Given records:
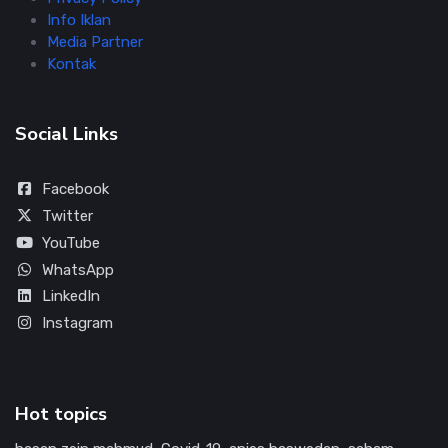
Info Iklan
Media Partner
Kontak
Social Links
Facebook
Twitter
YouTube
WhatsApp
LinkedIn
Instagram
Hot topics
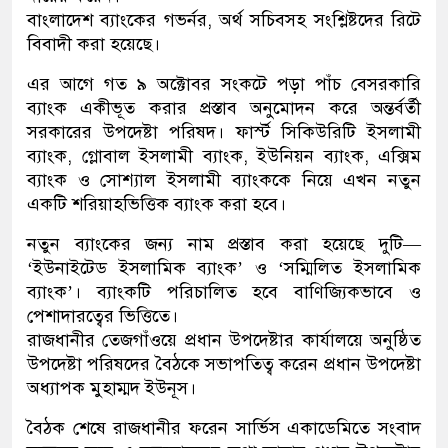
বাংলাদেশ ব্যাংকের গভর্নর, অর্থ সচিবসহ সংশ্লিষ্টদের রিটে
বিবাদী করা হয়েছে।
এর আগে গত ৯ অক্টোবর সংকটে পড়া পাঁচ বেসরকারি
ব্যাংক একীভূত করার প্রস্তাব অনুমোদন করে অন্তর্বর্তী
সরকারের উপদেষ্টা পরিষদ। ফার্স্ট সিকিউরিটি ইসলামী
ব্যাংক, গ্লোবাল ইসলামী ব্যাংক, ইউনিয়ন ব্যাংক, এক্সিম
ব্যাংক ও সোশ্যাল ইসলামী ব্যাংককে নিয়ে এখন নতুন
একটি শরিয়াহভিত্তিক ব্যাংক করা হবে।
নতুন ব্যাংকের জন্য নাম প্রস্তাব করা হয়েছে দুটি—
‘ইউনাইটেড ইসলামিক ব্যাংক’ ও ‘সম্মিলিত ইসলামিক
ব্যাংক’। ব্যাংকটি পরিচালিত হবে বাণিজ্যিকভাবে ও
পেশাদারত্বের ভিত্তিতে।
রাজধানীর তেজগাঁওয়ে প্রধান উপদেষ্টার কার্যালয়ে অনুষ্ঠিত
উপদেষ্টা পরিষদের বৈঠকে সভাপতিত্ব করেন প্রধান উপদেষ্টা
অধ্যাপক মুহাম্মদ ইউনূস।
বৈঠক শেষে রাজধানীর ফরেন সার্ভিস একাডেমিতে সংবাদ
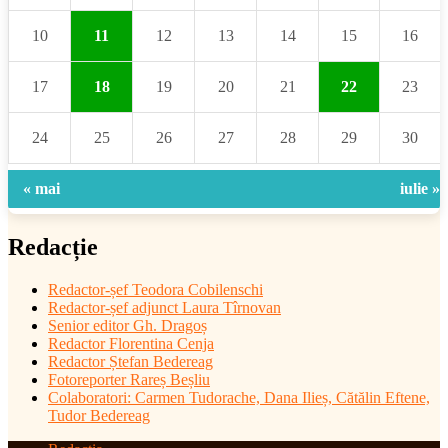
10
11
12
13
14
15
16
17
18
19
20
21
22
23
24
25
26
27
28
29
30
« mai
iulie »
Redacție
Redactor-șef
Teodora Cobilenschi
Redactor-șef adjunct Laura Tîrnovan
Senior editor Gh. Dragoș
Redactor Florentina Cenja
Redactor Ștefan Bedereag
Fotoreporter Rareș Beșliu
Colaboratori:
Carmen Tudorache, Dana Ilieș, Cătălin Eftene,
Tudor Bedereag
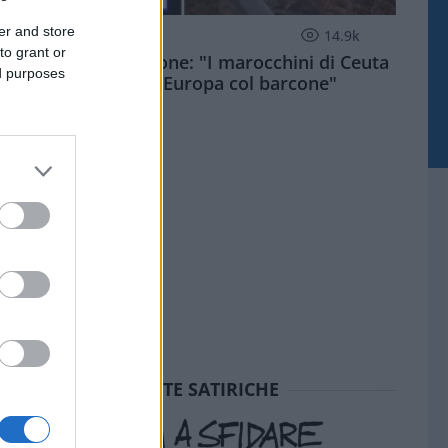
er and store
ESTERI
14.9k
to grant or
Meloni aveva ragione: "I marocchini di Ceuta
ed purposes
sbarcano in Europa col barcone"
SEDUTE SATIRICHE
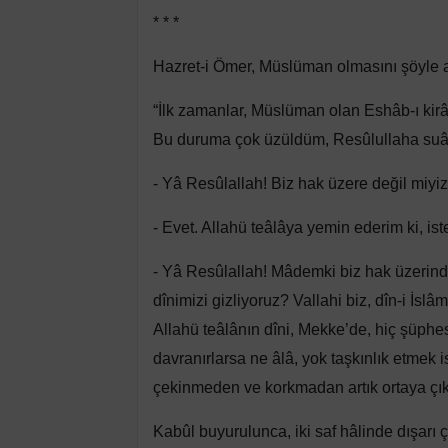
* * *
Hazret-i Ömer, Müslüman olmasını şöyle an
“İlk zamanlar, Müslüman olan Eshâb-ı kirâm,
Bu duruma çok üzüldüm, Resûlullaha suâl
- Yâ Resûlallah! Biz hak üzere değil miyi
- Evet. Allahü teâlâya yemin ederim ki, ist
- Yâ Resûlallah! Mâdemki biz hak üzerinde,
dînimizi gizliyoruz? Vallahi biz, dîn-i İslâ
Allahü teâlânın dîni, Mekke’de, hiç şüphes
davranırlarsa ne âlâ, yok taşkınlık etmek i
çekinmeden ve korkmadan artık ortaya çık
Kabûl buyurulunca, iki saf hâlinde dışarı ç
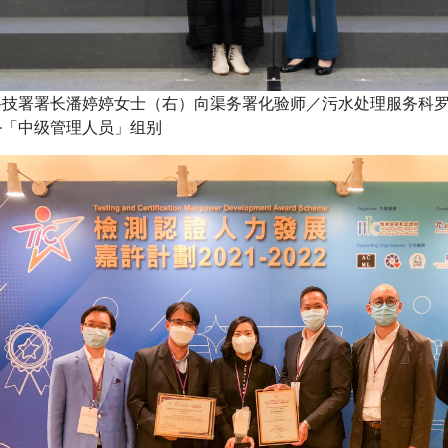
科技署署长潘婷婷女士（右）向渠务署化验师／污水处理服务科
—「中级管理人员」组别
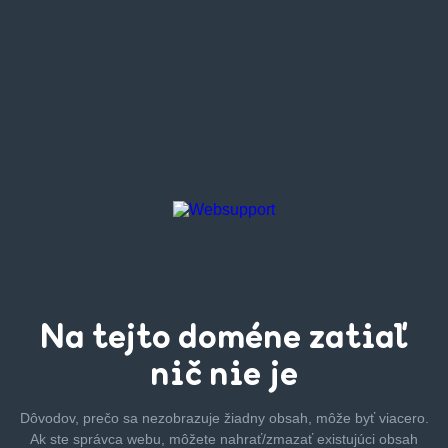
Na tejto
doméne zatiaľ
nič nie je
Dôvodov, prečo sa nezobrazuje žiadny obsah, môže byť
viacero.
Ak ste správca webu, môžete nahrať/zmazať
existujúci obsah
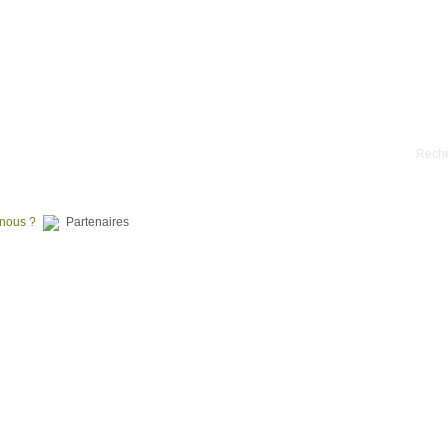
RAINS À BATIR
PROGRAMMES NEUFS
NOS RÉALISATIONS
nous ?
Partenaires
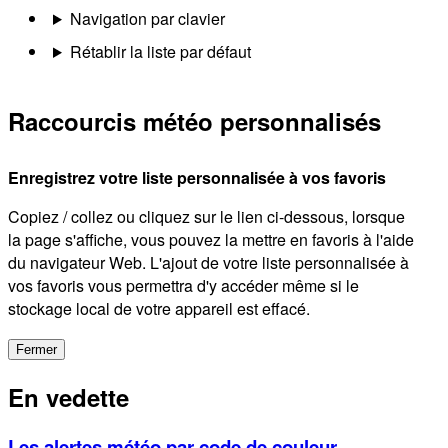
Navigation par clavier
Rétablir la liste par défaut
Raccourcis météo personnalisés
Enregistrez votre liste personnalisée à vos favoris
Copiez / collez ou cliquez sur le lien ci-dessous, lorsque
la page s'affiche, vous pouvez la mettre en favoris à l'aide
du navigateur Web. L'ajout de votre liste personnalisée à
vos favoris vous permettra d'y accéder même si le
stockage local de votre appareil est effacé.
Fermer
En vedette
Les alertes météo par code de couleur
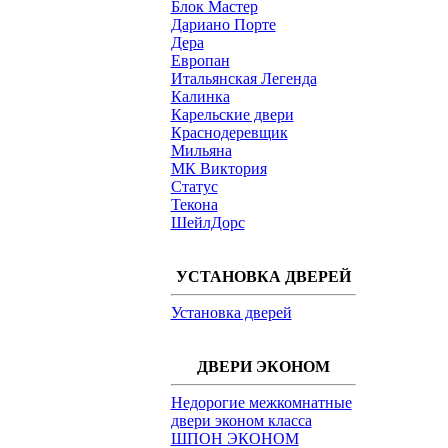
Блок Мастер
Дариано Порте
Дера
Европан
Итальянская Легенда
Калинка
Карельские двери
Краснодеревщик
Мильяна
МК Виктория
Статус
Текона
ШейлДорс
УСТАНОВКА ДВЕРЕЙ
Установка дверей
ДВЕРИ ЭКОНОМ
Недорогие межкомнатные
двери эконом класса
ШПОН ЭКОНОМ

Problem statement: All of the material above needs to be restated exactly, with no pictures.

Answer to this task:
Info Iklan
Media Partner
Kontak
Social Links
Facebook
Twitter
YouTube
WhatsApp
LinkedIn
Instagram
Hot topics
বাংলাদেশ ব্যাংকের গভর্নর, অর্থ সচিবসহ সংশ্লিষ্টদের রিটে
বিবাদী করা হয়েছে।
এর আগে গত ৯ অক্টোবর সংকটে পড়া পাঁচ বেসরকারি
ব্যাংক একীভূত করার প্রস্তাব অনুমোদন করে অন্তর্বর্তী
সরকারের উপদেষ্টা পরিষদ। ফার্স্ট সিকিউরিটি ইসলামী
ব্যাংক, গ্লোবাল ইসলামী ব্যাংক, ইউনিয়ন ব্যাংক, এক্সিম
ব্যাংক ও সোশ্যাল ইসলামী ব্যাংককে নিয়ে এখন নতুন
একটি শরিয়াহভিত্তিক ব্যাংক করা হবে।
নতুন ব্যাংকের জন্য নাম প্রস্তাব করা হয়েছে দুটি—
‘ইউনাইটেড ইসলামিক ব্যাংক’ ও ‘সম্মিলিত ইসলামিক
ব্যাংক’। ব্যাংকটি পরিচালিত হবে বাণিজ্যিকভাবে ও
পেশাদারত্বের ভিত্তিতে।
রাজধানীর তেজগাঁওয়ে প্রধান উপদেষ্টার কার্যালয়ে অনুষ্ঠিত
উপদেষ্টা পরিষদের বৈঠকে সভাপতিত্ব করেন প্রধান উপদেষ্টা
অধ্যাপক মুহাম্মদ ইউনূস।
বৈঠক শেষে রাজধানীর ফরেন সার্ভিস একাডেমিতে সংবাদ
10
11
12
13
14
15
16
17
18
19
20
21
22
23
24
25
26
27
28
29
30
« mai
iulie »
Redacție
Redactor-șef
Teodora Cobilenschi
Redactor-șef adjunct Laura Tîrnovan
Senior editor Gh. Dragoș
Redactor Florentina Cenja
Redactor Ștefan Bedereag
Fotoreporter Rareș Beșliu
Colaboratori:
Carmen Tudorache, Dana Ilieș, Cătălin Eftene,
Tudor Bedereag
er and store
ESTERI
14.9k
to grant or
Meloni aveva ragione: "I marocchini di Ceuta
ed purposes
sbarcano in Europa col barcone"
SEDUTE SATIRICHE
* * *
Hazret-i Ömer, Müslüman olmasını şöyle an
“İlk zamanlar, Müslüman olan Eshâb-ı kirâm,
Bu duruma çok üzüldüm, Resûlullaha suâl
- Yâ Resûlallah! Biz hak üzere değil miyi
- Evet. Allahü teâlâya yemin ederim ki, ist
- Yâ Resûlallah! Mâdemki biz hak üzerinde,
dînimizi gizliyoruz? Vallahi biz, dîn-i İslâ
Allahü teâlânın dîni, Mekke’de, hiç şüphes
davranırlarsa ne âlâ, yok taşkınlık etmek i
çekinmeden ve korkmadan artık ortaya çık
Kabûl buyurulunca, iki saf hâlinde dışarı ç
科技署署长潘婷婷女士（右）向渠务署化验师／污水处理服务科
—「中级管理人员」组别
Na tejto
doméne zatiaľ
nič nie je
Dôvodov, prečo sa nezobrazuje žiadny obsah, môže byť
viacero.
Ak ste správca webu, môžete nahrať/zmazať
existujúci obsah
RAINS À BATIR
PROGRAMMES NEUFS
NOS RÉALISATIONS
nous ?
Partenaires
Navigation par clavier
Rétablir la liste par défaut
Raccourcis météo personnalisés
Enregistrez votre liste personnalisée à vos favoris
Copiez / collez ou cliquez sur le lien ci-dessous, lorsque
la page s'affiche, vous pouvez la mettre en favoris à l'aide
du navigateur Web. L'ajout de votre liste personnalisée à
vos favoris vous permettra d'y accéder même si le
stockage local de votre appareil est effacé.
Fermer
En vedette
Les alertes météo par code de couleur
Блок Мастер
Дариано Порте
Дера
Европан
Итальянская Легенда
Калинка
Карельские двери
Краснодеревщик
Мильяна
МК Виктория
Статус
Текона
ШейлДорс
УСТАНОВКА ДВЕРЕЙ
Установка дверей
ДВЕРИ ЭКОНОМ
Недорогие межкомнатные
двери эконом класса
ШПОН ЭКОНОМ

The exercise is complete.